Since everyone differs, it is almost impossible in principle to ask this question of any single individual, because there just isn't enough information and unique observations that can't be tested with the statistical approaches needed to document it (needed for reasons that are not controversial).  Alternatively, we might come to some sort of average functional fraction for a species, but that is rather vague and perhaps misleading--misleading about how DNA functions.  For example, it's been estimated that a high fraction of our 'real' genes (protein-coding or regulatory regions) are individually dispensable if other well-working genes cover the same function.  In that sense, a high fraction even of those 'real' genes are dispensable. 

Whether something has a fitness effect is also a statistical question, since there is always a probabilistic aspect to reproductive success.  The amount of conservation in a DNA region is in principle an indicator of past history of natural selection, but it also involves other factors (population size, mutation rate, and so on), and it is inherently a relative measure.  Assessing what varies enough to be judged not to have a fitness-related function is also a statistical issue, not one with precise criteria.  If the relatively limited variation in protein-coding regions reflect real function, how much more variable reflects no, or 'less' function?  One might say that the evolutionary definition of function, based on more relative variation, is not entirely free of the subjectivity issues that plague the ENCODE definition of fitness based on having some biochemical activity.

This wastes trillions of electrons, because it stimulates the media streams of hot air, capitalizing on the flap, even though the issues themselves are debates over non-questions or even subjective issues, as we have tried to suggest here, that are not clear cut--and of course there is the strong vested interest of the investigators vigorously to defend the over-selling of yet another over-priced mega-project, so its funding won't be cut.  As usual, this electron stream misses much of the interesting and actually scientific aspect of the findings and their ambiguities.

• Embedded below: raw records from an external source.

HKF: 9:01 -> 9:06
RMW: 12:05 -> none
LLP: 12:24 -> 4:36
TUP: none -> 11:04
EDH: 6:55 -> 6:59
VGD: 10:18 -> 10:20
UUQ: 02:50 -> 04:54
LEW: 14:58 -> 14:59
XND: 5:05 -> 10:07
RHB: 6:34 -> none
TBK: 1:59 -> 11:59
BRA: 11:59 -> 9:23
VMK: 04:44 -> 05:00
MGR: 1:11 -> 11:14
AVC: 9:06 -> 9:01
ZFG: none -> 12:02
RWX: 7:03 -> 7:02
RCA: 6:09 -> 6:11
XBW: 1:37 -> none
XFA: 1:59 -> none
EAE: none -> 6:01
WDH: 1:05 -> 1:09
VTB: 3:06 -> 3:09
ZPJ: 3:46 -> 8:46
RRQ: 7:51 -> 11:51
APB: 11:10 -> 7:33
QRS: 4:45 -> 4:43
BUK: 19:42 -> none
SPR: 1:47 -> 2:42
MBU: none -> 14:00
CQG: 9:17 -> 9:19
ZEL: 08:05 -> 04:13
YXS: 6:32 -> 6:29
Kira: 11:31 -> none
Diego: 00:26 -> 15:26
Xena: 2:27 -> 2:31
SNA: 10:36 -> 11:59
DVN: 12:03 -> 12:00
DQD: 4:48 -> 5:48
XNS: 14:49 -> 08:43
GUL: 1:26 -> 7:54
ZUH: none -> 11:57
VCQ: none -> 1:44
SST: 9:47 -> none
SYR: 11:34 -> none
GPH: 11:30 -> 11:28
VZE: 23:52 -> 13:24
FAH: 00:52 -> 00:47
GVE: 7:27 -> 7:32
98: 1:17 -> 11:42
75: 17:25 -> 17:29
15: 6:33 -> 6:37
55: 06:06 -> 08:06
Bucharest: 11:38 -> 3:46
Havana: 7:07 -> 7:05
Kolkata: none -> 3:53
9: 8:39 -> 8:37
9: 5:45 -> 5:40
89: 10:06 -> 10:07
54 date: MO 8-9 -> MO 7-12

For example, the issues rest on the tacit idea that genome functions can be enumerated at the nucleotide sequence level by essentially assuming that each function is independent of other functions, which is purely a fiction.  But interdependence makes these kinds of issues, that are based on differing criteria of 'function' and relative variation, very tricky.   And the evolutionary argument essentially assumes that non-conservation means no function which is also a misperception of the dynamic control and complexity of genetic mechanisms and evolutionary adaptation.  This is not the place for me to outline my view on that, but I do think that a proper understanding of genomes and their evolution can answer the perceived differences of point of view in the current food fight.

Of course, thinking seriously about evolution is harder, won't please Big Story seeking journalists, and makes less dramatic material for grant applications.  So the food fight is not at all surprising.